● **ABOUT THIS TASK**:
The first line of the listing opens the range and the line with "ushtarëve: Kurrë mos" closes it; repeat those lines and all between them word for word, leaving out the pictures.

● **TASK INPUTS**:
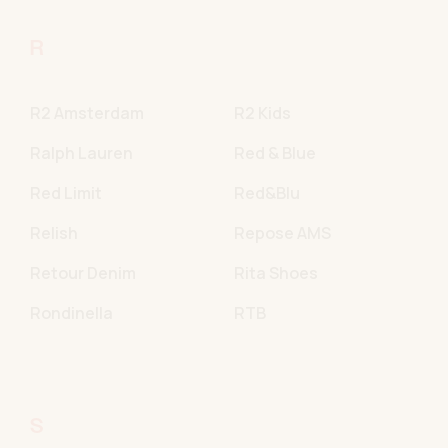
R
R2 Amsterdam
R2 Kids
Ralph Lauren
Red & Blue
Red Limit
Red&Blu
Relish
Repose AMS
Retour Denim
Rita Shoes
Rondinella
RTB
S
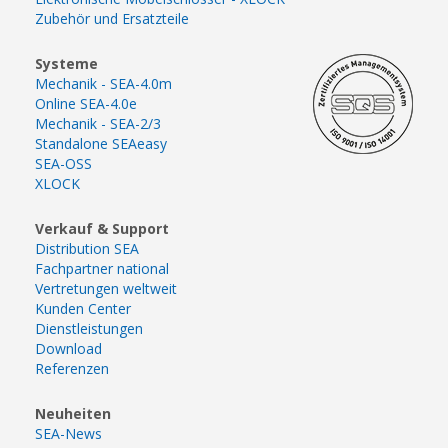
Zubehör und Ersatzteile
Systeme
Mechanik - SEA-4.0m
Online SEA-4.0e
Mechanik - SEA-2/3
Standalone SEAeasy
SEA-OSS
XLOCK
Verkauf & Support
Distribution SEA
Fachpartner national
Vertretungen weltweit
Kunden Center
Dienstleistungen
Download
Referenzen
Neuheiten
SEA-News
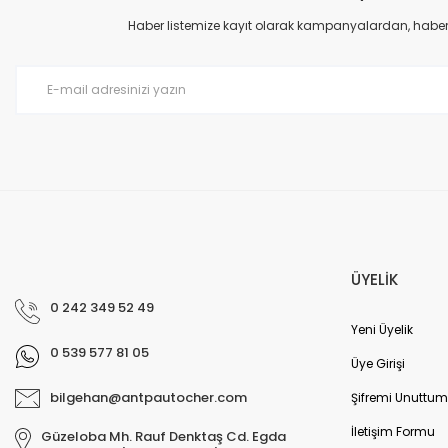
Ürün açıklamasında eksik bilgiler bulunuyor.
Haber listemize kayıt olarak kampanyalardan, haberda
Ürün bilgilerinde hatalar bulunuyor.
Ürün fiyatı diğer sitelerden daha pahalı.
Bu ürüne benzer farklı alternatifler olmalı.
ÜYELİK
0 242 349 52 49
Yeni Üyelik
0 539 577 81 05
Üye Girişi
bilgehan@antpautocher.com
Şifremi Unuttum
İletişim Formu
Güzeloba Mh. Rauf Denktaş Cd. Egda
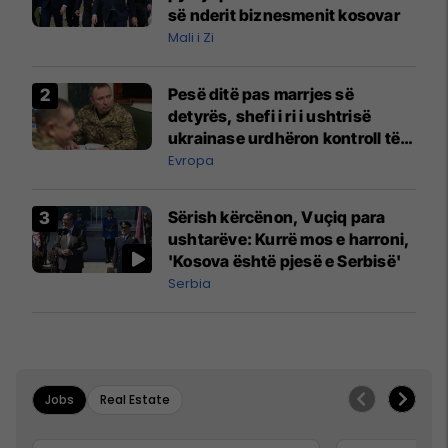
së nderit biznesmenit kosovar
Mali i Zi
Pesë ditë pas marrjes së
detyrës, shefi i ri i ushtrisë
ukrainase urdhëron kontroll të
madh
Evropa
Sërish kërcënon, Vuçiq para
ushtarëve: Kurrë mos e harroni,
'Kosova është pjesë e Serbisë'
Serbia
Jobs
Real Estate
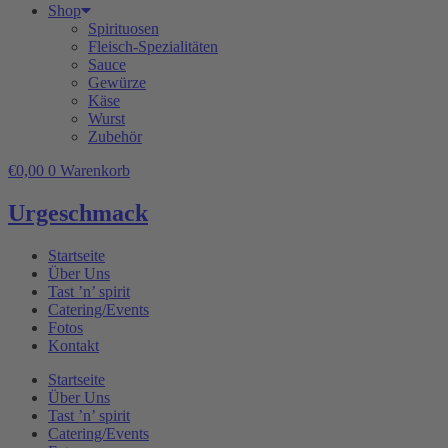
Shop
Spirituosen
Fleisch-Spezialitäten
Sauce
Gewürze
Käse
Wurst
Zubehör
€
0,00
0
Warenkorb
Urgeschmack
Startseite
Über Uns
Tast ’n’ spirit
Catering/Events
Fotos
Kontakt
Startseite
Über Uns
Tast ’n’ spirit
Catering/Events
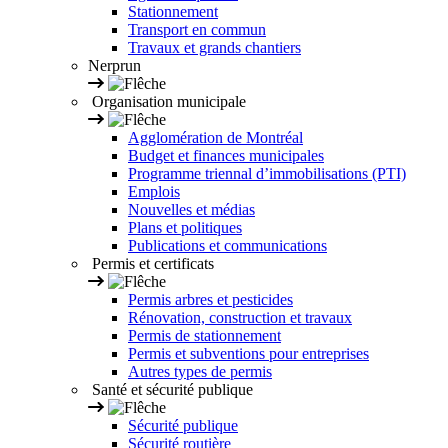
Stationnement
Transport en commun
Travaux et grands chantiers
Nerprun
Organisation municipale
Agglomération de Montréal
Budget et finances municipales
Programme triennal d’immobilisations (PTI)
Emplois
Nouvelles et médias
Plans et politiques
Publications et communications
Permis et certificats
Permis arbres et pesticides
Rénovation, construction et travaux
Permis de stationnement
Permis et subventions pour entreprises
Autres types de permis
Santé et sécurité publique
Sécurité publique
Sécurité routière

● **WRITTEN RESPONSE**:
R
R2 Amsterdam
R2 Kids
Ralph Lauren
Red & Blue
Red Limit
Red&Blu
Relish
Repose AMS
Retour Denim
Rita Shoes
Rondinella
RTB
S
Zubehör und Ersatzteile
Systeme
Mechanik - SEA-4.0m
Online SEA-4.0e
Mechanik - SEA-2/3
Standalone SEAeasy
SEA-OSS
XLOCK
Verkauf & Support
Distribution SEA
Fachpartner national
Vertretungen weltweit
Kunden Center
Dienstleistungen
Download
Referenzen
Neuheiten
SEA-News
Ürün açıklamasında eksik bilgiler bulunuyor.
Haber listemize kayıt olarak kampanyalardan, haberda
Ürün bilgilerinde hatalar bulunuyor.
Ürün fiyatı diğer sitelerden daha pahalı.
Bu ürüne benzer farklı alternatifler olmalı.
ÜYELİK
0 242 349 52 49
Yeni Üyelik
0 539 577 81 05
Üye Girişi
bilgehan@antpautocher.com
Şifremi Unuttum
İletişim Formu
Güzeloba Mh. Rauf Denktaş Cd. Egda
së nderit biznesmenit kosovar
Mali i Zi
Pesë ditë pas marrjes së
detyrës, shefi i ri i ushtrisë
ukrainase urdhëron kontroll të
madh
Evropa
Sërish kërcënon, Vuçiq para
ushtarëve: Kurrë mos e harroni,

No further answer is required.